--- Given entries Enclosed Below ---

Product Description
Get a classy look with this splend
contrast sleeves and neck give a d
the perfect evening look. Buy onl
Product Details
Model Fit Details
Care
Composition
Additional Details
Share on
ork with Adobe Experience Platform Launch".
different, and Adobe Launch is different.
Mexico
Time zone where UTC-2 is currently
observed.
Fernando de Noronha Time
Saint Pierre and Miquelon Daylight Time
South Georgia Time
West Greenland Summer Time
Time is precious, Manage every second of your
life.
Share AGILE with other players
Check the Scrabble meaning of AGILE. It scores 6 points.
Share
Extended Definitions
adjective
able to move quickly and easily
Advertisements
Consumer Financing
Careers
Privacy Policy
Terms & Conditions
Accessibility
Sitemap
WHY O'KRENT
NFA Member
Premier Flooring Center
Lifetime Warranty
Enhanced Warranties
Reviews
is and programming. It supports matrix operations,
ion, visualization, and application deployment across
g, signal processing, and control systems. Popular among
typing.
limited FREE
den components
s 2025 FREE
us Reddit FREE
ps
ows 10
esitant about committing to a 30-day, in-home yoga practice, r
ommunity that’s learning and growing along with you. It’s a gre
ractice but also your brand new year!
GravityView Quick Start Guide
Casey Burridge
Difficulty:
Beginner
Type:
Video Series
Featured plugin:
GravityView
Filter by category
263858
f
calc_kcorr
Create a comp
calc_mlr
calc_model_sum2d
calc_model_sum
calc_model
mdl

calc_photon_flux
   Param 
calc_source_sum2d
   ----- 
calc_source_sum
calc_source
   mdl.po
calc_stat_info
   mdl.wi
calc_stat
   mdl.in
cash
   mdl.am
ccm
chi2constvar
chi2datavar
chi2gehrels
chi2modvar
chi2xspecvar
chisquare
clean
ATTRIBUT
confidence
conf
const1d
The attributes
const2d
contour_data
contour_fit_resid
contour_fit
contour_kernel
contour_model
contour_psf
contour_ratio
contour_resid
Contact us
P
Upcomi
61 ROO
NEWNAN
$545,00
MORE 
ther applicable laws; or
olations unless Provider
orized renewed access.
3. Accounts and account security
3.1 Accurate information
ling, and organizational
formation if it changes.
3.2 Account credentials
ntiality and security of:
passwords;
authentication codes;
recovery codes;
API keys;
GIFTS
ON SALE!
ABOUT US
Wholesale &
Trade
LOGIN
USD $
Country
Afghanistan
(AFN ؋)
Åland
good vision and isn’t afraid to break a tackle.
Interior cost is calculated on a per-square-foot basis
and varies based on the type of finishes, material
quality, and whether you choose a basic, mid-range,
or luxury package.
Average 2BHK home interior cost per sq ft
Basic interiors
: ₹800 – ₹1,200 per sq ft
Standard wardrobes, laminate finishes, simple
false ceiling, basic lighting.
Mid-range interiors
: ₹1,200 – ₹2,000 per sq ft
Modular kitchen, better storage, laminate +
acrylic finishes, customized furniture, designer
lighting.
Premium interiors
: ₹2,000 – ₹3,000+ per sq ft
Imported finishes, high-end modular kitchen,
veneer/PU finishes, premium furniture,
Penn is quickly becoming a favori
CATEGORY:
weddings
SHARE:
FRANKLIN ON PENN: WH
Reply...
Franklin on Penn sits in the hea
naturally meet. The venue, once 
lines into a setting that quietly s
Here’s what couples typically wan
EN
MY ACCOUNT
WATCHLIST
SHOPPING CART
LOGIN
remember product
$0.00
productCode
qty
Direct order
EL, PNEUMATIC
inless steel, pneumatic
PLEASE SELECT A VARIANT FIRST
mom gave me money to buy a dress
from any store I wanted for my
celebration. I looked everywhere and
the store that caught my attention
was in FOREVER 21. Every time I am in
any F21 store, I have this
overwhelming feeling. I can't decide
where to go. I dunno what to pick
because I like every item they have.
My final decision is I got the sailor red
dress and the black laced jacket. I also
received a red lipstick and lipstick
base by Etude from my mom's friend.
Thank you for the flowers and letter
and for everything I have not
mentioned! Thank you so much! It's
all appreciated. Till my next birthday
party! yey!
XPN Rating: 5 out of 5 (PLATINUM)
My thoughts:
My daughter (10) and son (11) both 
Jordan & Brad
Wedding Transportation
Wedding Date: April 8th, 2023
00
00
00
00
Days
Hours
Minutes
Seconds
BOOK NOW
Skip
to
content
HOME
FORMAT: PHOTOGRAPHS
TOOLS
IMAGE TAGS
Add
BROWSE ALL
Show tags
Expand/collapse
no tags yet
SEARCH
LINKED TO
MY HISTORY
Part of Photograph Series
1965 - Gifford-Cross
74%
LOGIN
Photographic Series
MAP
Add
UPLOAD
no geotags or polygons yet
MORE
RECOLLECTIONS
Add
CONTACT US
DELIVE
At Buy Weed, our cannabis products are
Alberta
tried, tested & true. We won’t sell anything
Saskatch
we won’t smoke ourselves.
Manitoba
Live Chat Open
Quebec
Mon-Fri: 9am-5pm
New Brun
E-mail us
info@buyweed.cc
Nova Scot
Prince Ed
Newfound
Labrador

--- End of Enclosed Given entries ---

**Task objective**
I would like you to report every line in the listing above that contains "range".

**Answer for the task**
quality, and whether you choose a basic, mid-range,
Mid-range interiors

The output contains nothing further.